There is a mysterious picture, taken by flashlight, of Winston Spencer Churchill, British Lord of the Admiralty. There is a capital story behind it and few persons in England know the story. Even the pavement under Mr Churchill’s feet has been altered in the photographs, so that it will give no clue to the circumstances under which it was taken.
By a happy accident the facts about the picture have been learned. It shows Mr Churchill in Antwerp. He is in undress uniform. He has just stepped out of the hotel on to the sidewalk. He holds in his left hand a serviette and listen[s] to certain distant sounds. The intens[e] expression on his face and his whole hearing show his deep interest. The British First Lord of the Admiralty is listening to the opening guns that marked the beginning of the German attack on the fortifications of Antwerp.
At the interrupted dinner, Mr Churchill being its guest of honor, were also the Belgian Premier and his ministerial colleagues. There was just one toast [to the scrap of paper!], the dinner throughout being under the sound of guns.
Churchill was in Antwerp in October 1914 getting, as was his habit, a little too close to the action.

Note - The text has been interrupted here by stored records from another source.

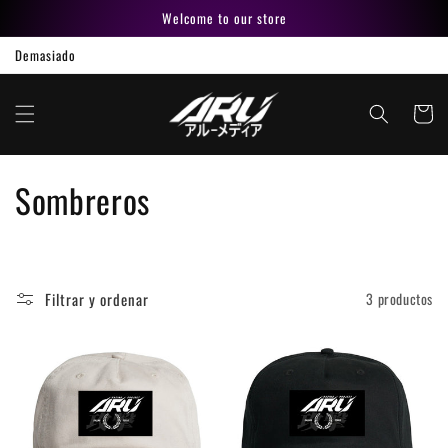
Ir
Welcome to our store
directamente
al contenido
Demasiado
Carrito
C
Sombreros
o
l
Filtrar y ordenar
3 productos
e
c
c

He was sent by the British government to assess the possibility of defending the Belgian city against the German sweep: he counselled British reinforcements, but the city fell anyway, 9 Oct, though not before distracting the Germans from more important attacks further to the south. The picture is almost certainly the one described in the newspaper. Churchill is in dress uniform; the pavement may have been altered, certainly there is something fishy about that part of the photograph; there is the serviette, grasped with some tension in his left hand; and there is no question that the subject of the photograph is listening or looking hard. The photograph was sourced here.
Beach has previously done a listening to artillery story: the Somme as heard from London.
Beach is always on the look out for unusual photographs of this calibre: drbeachcombing AT yahoo DOT com
18 Jan 2014: Leif answers this question ‘Your ‘Churchill in Antwerp Mystery’ post of January 17, 2015 wonders ‘[why] publish a story if you have to describe rather than print the snap?’ Considering the photograph was taken in Antwerp, and the article published in the USA, the reporter was on your side of the puddle and sent the story by wire. In 1914, a photograph would have to cross the Atlantic aboard ship, with perhaps a week’s delay. Telephotography was only invented in 1921, and was not widely used until the mid 1930s.’